WordPress as a REST Proxy for PhantomBuster & Google Apps Script

The Tribify Engine uses webhooks to tie PhantomBuster automation to our Google Apps Script back end... and failed at it, until WordPress came to the rescue!
Share on linkedin
Share on twitter
Share on facebook
Share on email

Contents

This is one of those blog posts that will only be useful to a handful of people… but if you need it, you REALLY need it!

The Problem

Behind the scenes, the Tribify Engine uses PhantomBuster to automate activity on social platforms. Each execution passes its data payload to a Google Apps Script (GAS) web application via a webhook configured in the Phantom’s advanced settings, like this:

This Phantom calls a GAS webhook after execution.

In principle, this works extremely well: it’s how we realize the Provider Model for social platform automation, with PhantomBuster as the primary provider. But in practice, this architecture creates two issues that anybody who hooks PhantomBuster into GAS is going to run into. One is just a pain in the butt, and the other is extremely serious.

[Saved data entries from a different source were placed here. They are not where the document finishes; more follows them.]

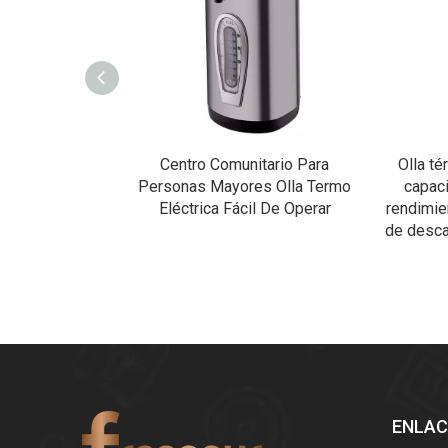
 de vidrio,
Centro Comunitario Para
Olla té
atura del agua,
Personas Mayores Olla Termo
capac
, revestimiento
Eléctrica Fácil De Operar
rendimie
mo eléctrico
de desca
ENLAC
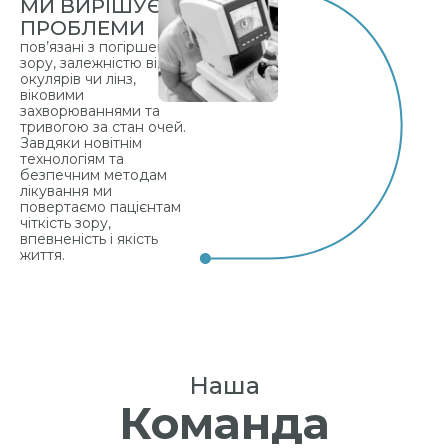
МИ ВИРІШУЄМО
ПРОБЛЕМИ
пов’язані з погіршенням
зору, залежністю від
окулярів чи лінз,
віковими
захворюваннями та
тривогою за стан очей.
Завдяки новітнім
технологіям та
безпечним методам
лікування ми
повертаємо пацієнтам
чіткість зору,
впевненість і якість
життя.
Наша
Команда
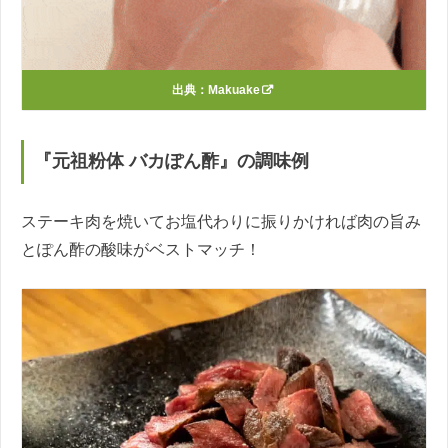
出典：
Makuake
『元祖粉体 バカぽん酢』の調味例
ステーキ肉を焼いてお塩代わりに振りかければ肉の旨み
とぽん酢の酸味がベストマッチ！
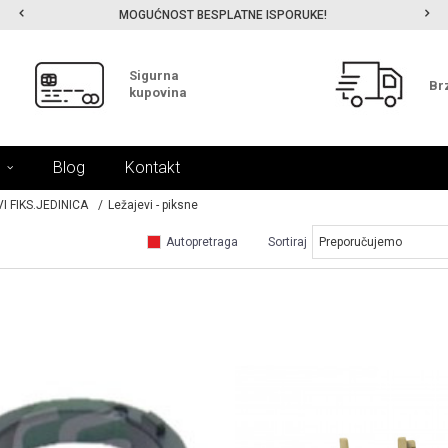
MOGUĆNOST BESPLATNE ISPORUKE!
Sigurna
Br
kupovina
Blog
Kontakt
I FIKS.JEDINICA
Ležajevi - piksne
Autopretraga
Sortiraj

At the pain-in-the-butt level, every time you deploy a new version of a GAS Web App, you get a new Web App URL. Each Tribify Engine instance runs in its own GAS Web App and includes a number of Phantoms, and the new URL has to be distributed across ALL of them.

This is more than just a scalability issue! Introducing friction into the release process means we naturally release less often. This has a predictable impact on code quality.

But here’s a much larger issue…

All GAS web apps live at domain script.google.com, but for security reasons all GET and POST responses are redirected to domain script.googleusercontent.com (see the GAS documentation). Meanwhile, PhantomBuster treats any redirection in the webhook response as an error (see the PB documentation). And after a few failed redirects, PhantomBuster’s automatic response is to remove the offending webhook!

If your Phantom runs again before you reinstate the webhook, any data it generated will be lost (ok, technically it’s preserved in a CSV, but your GAS application won’t see it). There is no obvious way to disable this behavior on either the PhantomBuster or the GAS side, leaving you with an impossible game of whack-a-mole that scales right along with your application: the more Phantoms you are running, the bigger your problem is!

The Solution

To solve the problem, we turned to our WordPress website and did the following:

  • We created a new Custom Post Type, called instance, that is uniquely identified by the post slug and has a field called gas_web_app_url. Guess what goes there.
  • We created a new REST endpoint that receives a webhook POST from PhantomBuster, looks up the instance based on a query parameter, and passes the POST on to the appropriate GAS Web App. This required two new blocks of code in our functions.php file: an endpoint definition and a callback function.

The result is a HUGE improvement! Now we only have a single maintenance point for GAS Web App URL updates: instead of updating many Phantoms per instance, we just update the instance record on the website. And while GAS is still redirecting its response, that is happening behind our website’s domain, and PhantomBuster never sees the redirection. So our webhooks never get removed, and the whack-a-mole game is over!

Custom Post Type

There are a lot of ways to create one of these. We like the Pods Framework.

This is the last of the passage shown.